Elsinore has loved her job with every intense fiber of her intense being. She has loved schmoozing with all her human hospice colleagues—the nurses, support staff, and security guard (turns out she has a real thing for men in uniform)—for the past eight years, and she will miss making her monthly rounds to meet new friends and visit with old ones. 

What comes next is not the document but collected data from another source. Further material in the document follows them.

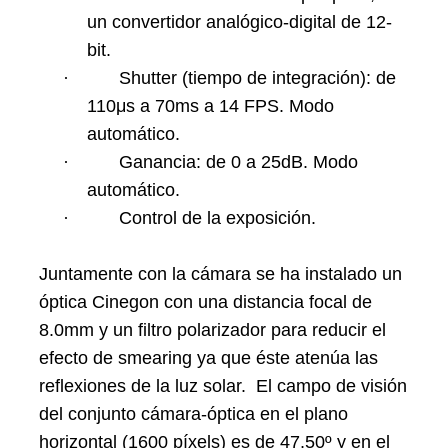
un convertidor analógico-digital de 12-
bit.
·
Shutter (tiempo de integración): de
110μs a 70ms a 14 FPS. Modo
automático.
·
Ganancia: de 0 a 25dB. Modo
automático.
·
Control de la exposición.
Juntamente con la cámara se ha instalado un
óptica Cinegon con una distancia focal de
8.0mm y un filtro polarizador para reducir el
efecto de smearing ya que éste atenúa las
reflexiones de la luz solar. El campo de visión
del conjunto cámara-óptica en el plano
horizontal (1600 píxels) es de 47,50º y en el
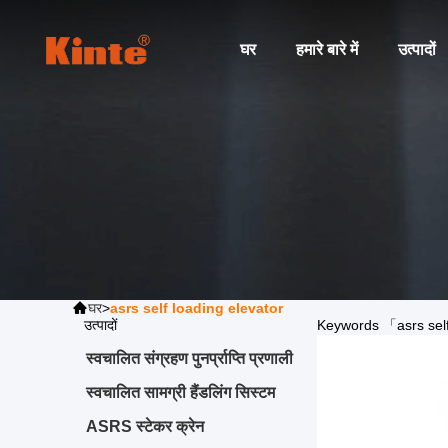
घर
हमारे बारे में
उत्पादों
घर
>
asrs self loading elevator
asrs self loading elevator
उत्पादों
Keywords 「asrs self 
स्वचालित संग्रहण पुनर्प्राप्ति प्रणाली
स्वचालित सामग्री हैंडलिंग सिस्टम
ASRS स्टेकर क्रेन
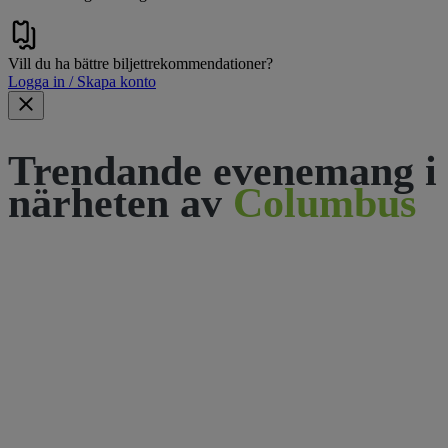
Vill du ha bättre biljettrekommendationer?
Logga in / Skapa konto
Trendande evenemang i
närheten av
Columbus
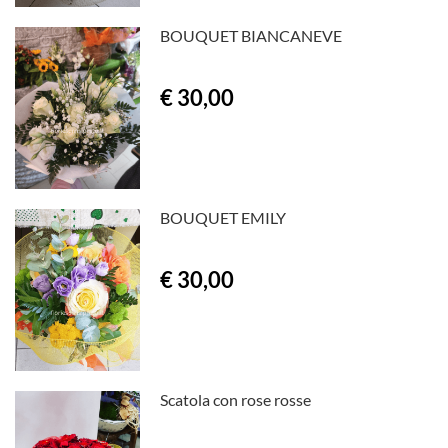
BOUQUET BIANCANEVE
€ 30,00
BOUQUET EMILY
€ 30,00
Scatola con rose rosse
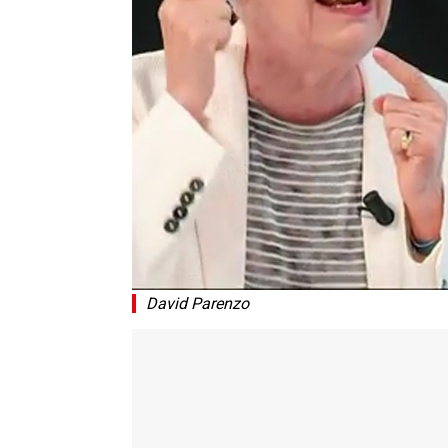
David Parenzo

My heart hurts at the thought of her not being able to do what she loves anymore, and I spent most of the summer pondering ways to help her stay just a bit longer. But in the end I decided that it’s far better to leave on a high note than to leave because one’s supervisor has had to take one aside and quietly suggest it may be time to seriously consider retiring. Like, now. 

It was only a few days after we brought Elsinore home from Basset Hound Rescue of Alabama in March 2004 that we realized she had real potential to be a pet therapy dog. She’s confident, self-directed, unafraid of new settings and people, and highly focused on getting everyone she met to pat her or at least acknowledge her presence. Most of the time I’ve been at the hospice with her, I’ve felt as I was there only to open the doors for her; she could do her job perfectly well without me getting in her way. With those qualities, I believed that to not get her into pet therapy would be akin to forcing her to hide her light under a bushel, and I didn’t want that on my conscience.

I am grateful to Alive Hospice in Nashville, Tennessee, for giving our Elsinore a place to let her light shine so brightly for so long. She's had a wonderful opportunity to do meaningful work she’s enjoyed tremendously. I’d like to think her shining light has been a blessing to the people she crossed paths with at the hospice. Their appreciation for her interest in them has certainly been a blessing to her.